Before ‘Picnic at Hanging Rock’ even starts, the audience are faced with the backs of the five actors who constitute of all the characters throughout the show. Instead of the usual audience chatter beforehand, we are unsettled and sit there in uncomfortable silence whilst we wait. Eventually though, it begins, and the quiet intensity of the production only increases from there.

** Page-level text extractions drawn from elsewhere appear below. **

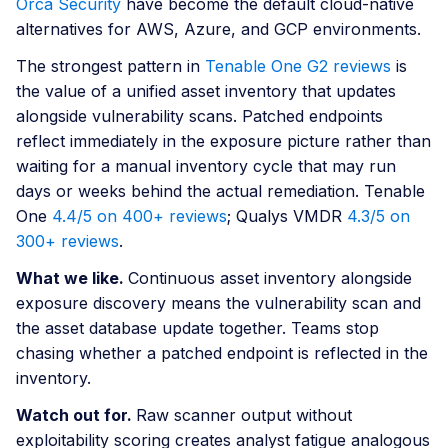
Orca Security
have become the default cloud-native
alternatives for AWS, Azure, and GCP environments.
The strongest pattern in
Tenable One G2 reviews
is
the value of a unified asset inventory that updates
alongside vulnerability scans. Patched endpoints
reflect immediately in the exposure picture rather than
waiting for a manual inventory cycle that may run
days or weeks behind the actual remediation. Tenable
One
4.4/5 on 400+ reviews
; Qualys VMDR
4.3/5 on
300+ reviews
.
What we like.
Continuous asset inventory alongside
exposure discovery means the vulnerability scan and
the asset database update together. Teams stop
chasing whether a patched endpoint is reflected in the
inventory.
Watch out for.
Raw scanner output without
exploitability scoring creates analyst fatigue analogous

Without a doubt, the staging, lighting and sound are the strongest elements of the show, the latter two contributing to the overwhelmingly creepy atmosphere throughout. The sound, or lack thereof at certain points, emphasises the tragic and dramatic elements of the play as the theatre can only hear the actor’s voice, and at some points it became almost uncomfortable to watch, for the silence only intensifies the relationship between actor and audience. The sounds intermittently in between put the audience on edge as the natural sounds of the Australian outback and the domesticity of the ticking clock contrast with the increasing tension on stage as the play begins to move more swiftly towards its conclusion. The lighting similarly contributes in its illumination of the characters which initially seems soft, but as the play moves on it becomes progressively eerier, whilst the drops to pitch-black allows the audience to feel the impact of the actor’s final words.

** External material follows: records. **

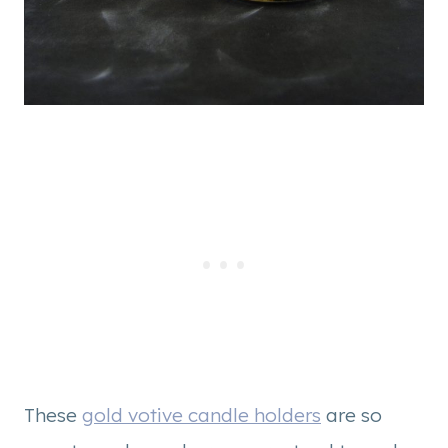
These
gold votive candle holders
are so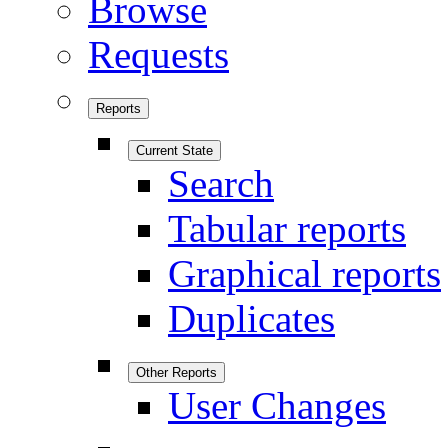
Browse
Requests
Reports
Current State
Search
Tabular reports
Graphical reports
Duplicates
Other Reports
User Changes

Initially there is no standout performance amongst the actors, but it soon becomes clear this is intentional as they act as one subservient body which misogyny reduces to an object of desire, even within their youth. Soon though, as the actors filter into different characters, and within their narration rapidly change their demeanour to imitate others, it becomes clear they are all incredibly versatile within their performances. Particularly though, Izzy Hassett as Mrs Appleyard was delightfully cruel in her performance as she progresses from overtly strict headteacher to abusive manipulator. All the performances are strong, as the actors effectively perform the gradual progression of controlled madness in the face of Mrs Appleyard’s oppressive doctrine, to the climatic tussle as a reaction of the situation that has been forced upon them, further mirrored by the impressive choreography throughout. Aside from this, the only issues sometimes were the accents, although admirable, sometimes plot points became indistinguishable and the play resultingly became harder to follow, but altogether this was not too big of an issue.
As a narrative, the storytelling by the actors and then the switch to their situation worked incredibly well, the audience were able to gain a sense of the schoolgirls telling their own story, the only thing they could have control over in a world where everything else they did was under watch. However, they soon lose this power, and the structure of the play mirrors this as their story is told through different perspectives. It really demonstrates the level of thought that went into the presentation of the play from the Director Sophie Wright and Assistant Director Claire Simonis. Every aspect of the play is thought through, the actor’s movements, choreography, sound and lighting all contribute to the atmosphere and narration of the play. This results in a chilling experience, which is sometimes hard to follow, but nevertheless unnerving from start to finish.
‘Picnic at Hanging Rock’ is showing at 7:30PM on Friday 3rd October and Saturday 4th October at the Assembly Rooms Theatre.